_What the exercise asks_.
Return exactly the lines of the records below, starting at the line that contains "Image courtesy of the Catherine Galasso" and ending at the line that contains "CLAIM TODAY'S PRICE", with both of those lines kept.

Start of Task inputs

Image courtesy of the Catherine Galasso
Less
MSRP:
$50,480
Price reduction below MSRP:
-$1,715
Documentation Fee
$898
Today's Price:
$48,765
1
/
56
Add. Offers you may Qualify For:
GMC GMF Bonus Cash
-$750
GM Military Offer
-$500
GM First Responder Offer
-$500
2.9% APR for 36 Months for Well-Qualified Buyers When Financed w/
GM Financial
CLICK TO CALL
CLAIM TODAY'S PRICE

End of Task inputs
Start of Task inputs

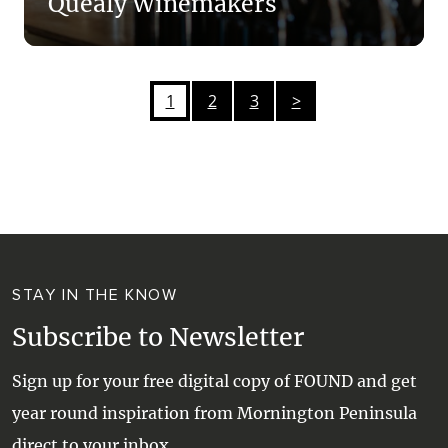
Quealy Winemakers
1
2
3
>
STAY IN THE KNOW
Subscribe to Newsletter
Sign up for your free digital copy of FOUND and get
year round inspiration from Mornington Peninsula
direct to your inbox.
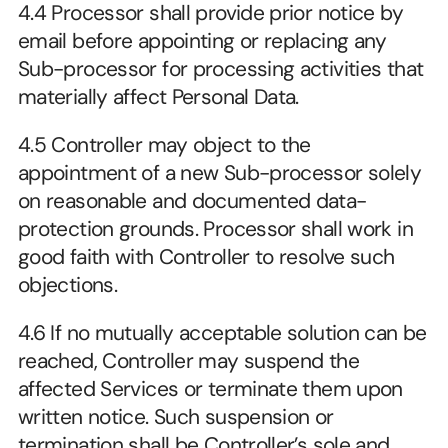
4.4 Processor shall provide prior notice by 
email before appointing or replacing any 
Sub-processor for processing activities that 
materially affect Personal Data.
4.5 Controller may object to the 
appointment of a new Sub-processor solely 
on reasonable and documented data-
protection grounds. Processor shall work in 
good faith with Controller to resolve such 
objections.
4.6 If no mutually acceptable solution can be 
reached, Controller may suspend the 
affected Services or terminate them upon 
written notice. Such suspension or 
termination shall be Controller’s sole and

End of Task inputs
Start of Task inputs

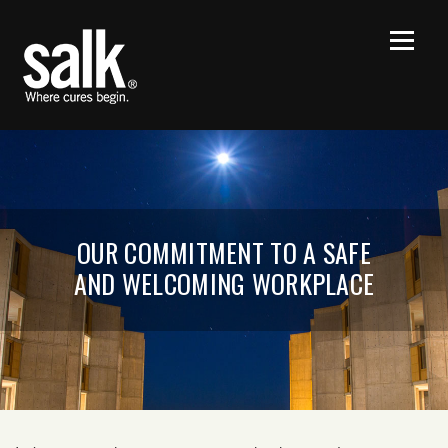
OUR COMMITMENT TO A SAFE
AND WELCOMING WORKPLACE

End of Task inputs

_Answer to this problem_.
Image courtesy of the Catherine Galasso
Less
MSRP:
$50,480
Price reduction below MSRP:
-$1,715
Documentation Fee
$898
Today's Price:
$48,765
1
/
56
Add. Offers you may Qualify For:
GMC GMF Bonus Cash
-$750
GM Military Offer
-$500
GM First Responder Offer
-$500
2.9% APR for 36 Months for Well-Qualified Buyers When Financed w/
GM Financial
CLICK TO CALL
CLAIM TODAY'S PRICE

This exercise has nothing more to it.